Saya
terkadang berpikir dan ingin bertanya kepada para penyeru khilafah itu. Jika
cita-cita mereka mendirikan khilafah Islamiyah itu benar-benar terwujud, siapa
nanti yang akan mereka baiat sebagai khalifah? Kemudian, di manakah ibu
kota pemerintahan khilafah Islamiyah itu? Mengapa, lho tujuan utama para
penyeru khilafah itukan tegas: “berjihad” untuk mendirikan Negara Islam, seperti
di zaman Nabi Muhammad saw, menurut mereka. Ingat, jika kita belajar tentang
syarat minimal bernegara itu ada wilayah, pemerintahan dan ada pemimpin.
Kita tidak
perlu berdebat tentang ayat, hadis, tentang tafsir yang sifatnya
ideologis-dogmatis. Butuh bertahun-tahun, bahkan sampai lebaran monyet kurang
dua hari pun tidak bakal selesai, karena memang tak jelas ujung pangkalnya. Tetapi
bahwa model “berjihad” dengan kekerasan, kebencian, bom bunuh diri, dan mengkafirkan
yang lain yang tidak sepaham itu telah mengusik pergaulan kemanusiaan. Seperti halnya
fenomena ISIS (Islamic State of Iraq and Al-Sham) atau IS (Islamic
State) yang belakangan ramai (sengaja diramaikan) di media masa.
ISIS
Produk Lokal
Kita
tahu, gerakan ISIS awalnya merupakan gerakan angkatan bersenjata Jamaat
Jaysh Ahl al-Sunnah wa-l-Jamaah (JJASJ) setalah invansi militer Amerika
Serikat (AS) di Irak tahun 2003. Tahun 2006 berubah nama menjadi Islamic
State of Iraq (ISI) di bawah pimpinan Abu Umar al-Baghdadi, kemudian tahun 2010
digantikan Abu Bakar al-Baghdadi. Tragedi Arab Spring yang melanda
kawasan Timur Tengah tahun 2011 menyisakan perang saudara di Suriah. ISI berdiri
membantu kelompok oposisi melawan pemerintahan Bashar al-Assad yang Syiah.
Tahun 2013
ISI kemudian berubah menjadi ISIS (dengan penambahan huruf S yang merujuk pada
Syria/Suriah/Syam). ISIS bercita-cita untuk mendirikan negara dengan cara
menegakkan kekhalifahan Islam di Irak dan Suriah, sekaligus membangun kekuatan
militer sebagai politik perlawanan terhadap dominasi AS di Irak serta
pemerintahan Syiah di Irak dan Suriah. Kendati
secara distansial gerakan ISIS berada jauh di dunia Timur sana, namun ekses
yang ditimbulkan menerabas jauh hingga ke tanah air.
Dikabarkan
penyebaran paham dan rekruitmen anggota ISIS dilakukan melalui 46 ribu akun Twitter
dan situs-situs kelompok Islam radikal. Di media sosial, ISIS juga
menyebarkan video berisi propaganda dan menawarkan nominal uang kepada para
relawan dan pendukungnya. Kita menemukan sejumlah video ISIS di You Tube.

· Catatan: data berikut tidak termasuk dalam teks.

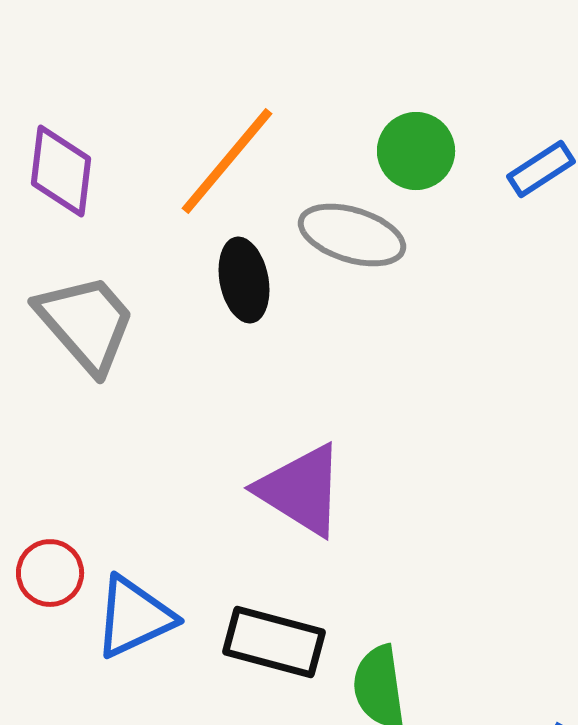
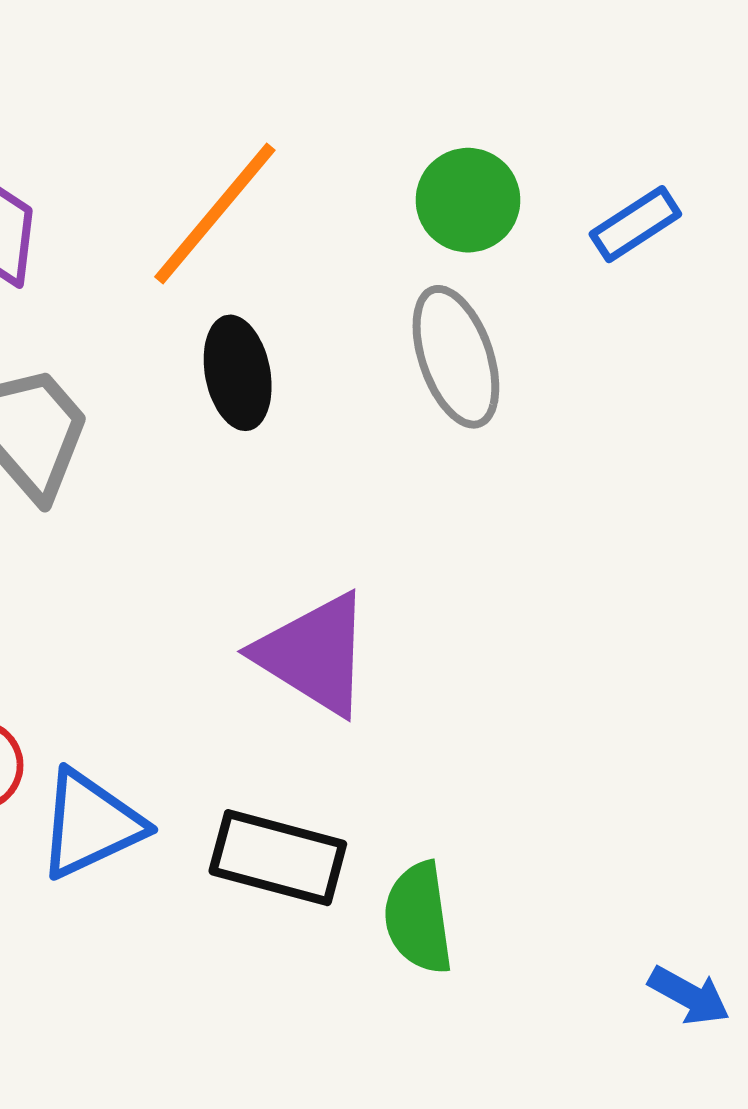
gray ellipse: (352, 235) -> (456, 357), moved, turned 54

Di dalamnya tergambar sejumlah anak yang berlatih bela diri dan memegang
senjata. Bahkan, ada video ISIS berisi ancaman (ajakan) perang, membunuh
orang-orang yang dianggap kafir dan iblis dalam bahasa Indonesia.
ISIS itu
Musiman
Bagi
yang melihat itu aneh, lucu, dan menggelikan. Apalagi jika melihat “video tandingannya,”

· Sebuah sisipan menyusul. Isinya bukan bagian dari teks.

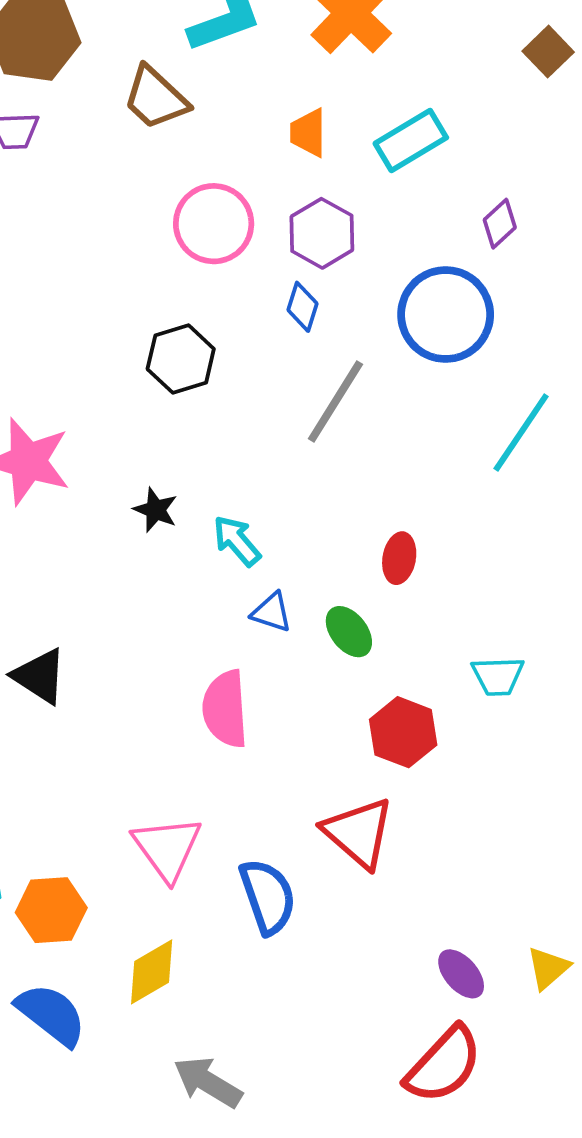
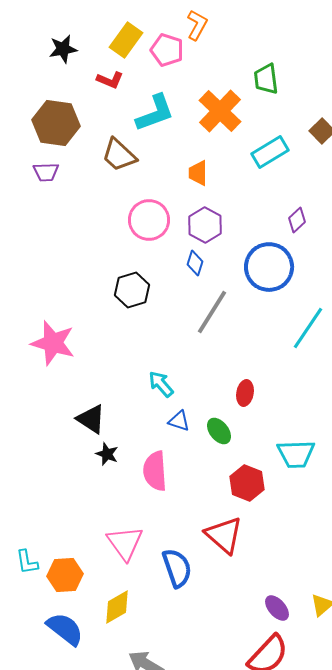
cyan rectangle: (411, 140) -> (270, 152), moved
black star: (156, 510) -> (107, 454), moved
black triangle: (40, 676) -> (91, 419), moved
cyan trapezoid: (498, 676) -> (296, 454), size x1.4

video versi konyolnya. Sepertinya memang tak ada yang perlu dikhawatirkan dari
kemunculan ISIS. Di negeri ini semua ada musimnya. ISIS juga musiman, seperti
musim duku dan durian. Hampir sama dengan musim begal, musim akik, musum
praperadilan, musim angket, musim remisi atau musim konflik partai politik. Kalau
buah-buahan musimnya diciptakan oleh alam, tapi kalau musim ISIS itu bisa
diciptakan.
Bisa
sebagai pengalihan isu, bisa untuk sekedar numpang tenar atau memang murni
politik untuk mendirikan negara Islam. Wallahu alam...!! Tapi paling
tidak, dengan musim ISIS, ada kesempatan polisi kembali ke masyarakat sebagai
pengayom, ada kesempatan masyarakat untuk melihat drama heroik penangkapan atau
penggeledahan rumah teroris. Masyarakat kita ingatannya pendek. Mereka mudah
lupa ketika sudah muncul kasus baru yang diciptakan untuk menggantikan kasus
yang lama. Ingat permainan politik ditentukan oleh persepsi publik.
Sudah
Berpenghuni
Lalu
bagaimana dengan 16 WNI di Turki yang diduga menyeberang ke Suriah untuk
bergabung dengan ISIS? Lho, mereka itukan berniat untuk jihad, menjadi
mujahid, mati syahid, menjadi “pengantin” di surga. Niat itu mulia, tak
perlulah kita halang-halangi. Gitu aja kok repot, kata Gus Dur. Kalau
ada yang tertarik bergabung dengan ISIS itu karena Muhammadiyah dan NU sudah
tidak menarik lagi. Sementara, mau masuk ke Ahmadiyah dan Syi’ah dilarang
karena dianggap sesat.
Soal
negara Islam di Indonesia itu sudah selesai dengan Pancasila. Jika hari ini
masih ada orang atau kelompok yang ragu (tidak mau) dengan Pancasila dan ingin
mendirikan negara Islam, mereka sebenarnya sedang hidup di ruang hampa: kedap
sosial, kedap kultural. Gejala dukungan ISIS dan proyek negara Islam tidak
ditemukan pembenarannya, baik secara normatif, filosofis, historis dan sosial.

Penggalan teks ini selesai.